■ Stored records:
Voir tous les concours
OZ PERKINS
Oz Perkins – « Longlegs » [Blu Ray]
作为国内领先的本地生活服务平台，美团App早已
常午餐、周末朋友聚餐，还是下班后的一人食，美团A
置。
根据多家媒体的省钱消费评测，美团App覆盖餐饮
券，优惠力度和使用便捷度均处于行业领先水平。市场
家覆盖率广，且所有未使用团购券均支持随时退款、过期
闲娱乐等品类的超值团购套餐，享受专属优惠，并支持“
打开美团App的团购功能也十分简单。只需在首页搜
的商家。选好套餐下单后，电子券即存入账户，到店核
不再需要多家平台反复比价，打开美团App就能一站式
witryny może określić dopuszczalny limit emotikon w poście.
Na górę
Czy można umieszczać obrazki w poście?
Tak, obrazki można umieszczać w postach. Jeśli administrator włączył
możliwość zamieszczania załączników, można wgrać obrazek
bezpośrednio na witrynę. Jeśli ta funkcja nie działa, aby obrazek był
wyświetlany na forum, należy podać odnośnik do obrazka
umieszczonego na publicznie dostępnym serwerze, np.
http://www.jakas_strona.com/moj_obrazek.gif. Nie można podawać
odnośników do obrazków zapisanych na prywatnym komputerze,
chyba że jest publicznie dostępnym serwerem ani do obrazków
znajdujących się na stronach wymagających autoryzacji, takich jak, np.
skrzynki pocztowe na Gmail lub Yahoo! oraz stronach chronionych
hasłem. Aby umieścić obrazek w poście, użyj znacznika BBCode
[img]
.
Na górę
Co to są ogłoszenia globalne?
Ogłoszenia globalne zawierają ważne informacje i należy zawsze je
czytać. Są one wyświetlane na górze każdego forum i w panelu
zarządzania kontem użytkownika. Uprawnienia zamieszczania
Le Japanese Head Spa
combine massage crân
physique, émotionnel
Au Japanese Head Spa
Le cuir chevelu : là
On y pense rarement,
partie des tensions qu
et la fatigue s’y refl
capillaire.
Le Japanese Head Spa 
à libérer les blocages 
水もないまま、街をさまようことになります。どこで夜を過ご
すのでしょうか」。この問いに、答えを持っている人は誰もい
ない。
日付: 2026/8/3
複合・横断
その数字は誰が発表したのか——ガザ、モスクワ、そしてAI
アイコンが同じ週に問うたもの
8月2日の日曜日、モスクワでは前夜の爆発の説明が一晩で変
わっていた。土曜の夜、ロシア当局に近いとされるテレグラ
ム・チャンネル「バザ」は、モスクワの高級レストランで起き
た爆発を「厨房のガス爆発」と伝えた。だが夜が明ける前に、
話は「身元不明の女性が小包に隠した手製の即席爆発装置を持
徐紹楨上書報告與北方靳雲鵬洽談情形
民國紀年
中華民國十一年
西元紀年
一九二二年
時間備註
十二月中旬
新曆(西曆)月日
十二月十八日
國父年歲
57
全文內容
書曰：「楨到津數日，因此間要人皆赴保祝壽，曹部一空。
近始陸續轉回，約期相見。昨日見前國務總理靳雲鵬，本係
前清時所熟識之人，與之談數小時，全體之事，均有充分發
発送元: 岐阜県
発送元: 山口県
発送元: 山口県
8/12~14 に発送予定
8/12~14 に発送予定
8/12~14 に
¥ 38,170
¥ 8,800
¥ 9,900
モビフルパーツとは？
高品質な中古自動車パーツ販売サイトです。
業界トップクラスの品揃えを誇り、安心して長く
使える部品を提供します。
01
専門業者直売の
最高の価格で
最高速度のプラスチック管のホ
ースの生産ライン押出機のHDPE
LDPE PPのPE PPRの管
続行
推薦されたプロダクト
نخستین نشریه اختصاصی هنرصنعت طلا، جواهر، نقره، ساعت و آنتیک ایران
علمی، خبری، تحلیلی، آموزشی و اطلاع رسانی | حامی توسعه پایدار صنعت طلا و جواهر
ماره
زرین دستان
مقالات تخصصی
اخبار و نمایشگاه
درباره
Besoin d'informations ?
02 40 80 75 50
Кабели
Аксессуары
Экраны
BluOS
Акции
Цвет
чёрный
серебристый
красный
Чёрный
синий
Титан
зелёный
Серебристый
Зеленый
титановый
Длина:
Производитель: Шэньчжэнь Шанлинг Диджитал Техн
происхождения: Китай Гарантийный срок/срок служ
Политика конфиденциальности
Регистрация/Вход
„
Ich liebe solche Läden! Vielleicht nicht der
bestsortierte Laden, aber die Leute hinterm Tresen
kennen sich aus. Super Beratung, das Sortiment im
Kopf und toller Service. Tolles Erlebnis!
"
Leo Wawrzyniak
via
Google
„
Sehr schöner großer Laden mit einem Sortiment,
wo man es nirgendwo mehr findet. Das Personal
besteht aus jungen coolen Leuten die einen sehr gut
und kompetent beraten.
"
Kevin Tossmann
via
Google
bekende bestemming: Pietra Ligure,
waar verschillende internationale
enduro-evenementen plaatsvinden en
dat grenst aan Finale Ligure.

■ PROMPT: Return only the lines between the one holding "使える部品を提供します。" and the one holding "Производитель: Шэньчжэнь Шанлинг", inclusive, exactly as they appear above.

■ ANSWER TO THIS EXERCISE:
使える部品を提供します。
01
専門業者直売の
最高の価格で
最高速度のプラスチック管のホ
ースの生産ライン押出機のHDPE
LDPE PPのPE PPRの管
続行
推薦されたプロダクト
نخستین نشریه اختصاصی هنرصنعت طلا، جواهر، نقره، ساعت و آنتیک ایران
علمی، خبری، تحلیلی، آموزشی و اطلاع رسانی | حامی توسعه پایدار صنعت طلا و جواهر
ماره
زرین دستان
مقالات تخصصی
اخبار و نمایشگاه
درباره
Besoin d'informations ?
02 40 80 75 50
Кабели
Аксессуары
Экраны
BluOS
Акции
Цвет
чёрный
серебристый
красный
Чёрный
синий
Титан
зелёный
Серебристый
Зеленый
титановый
Длина:
Производитель: Шэньчжэнь Шанлинг Диджитал Техн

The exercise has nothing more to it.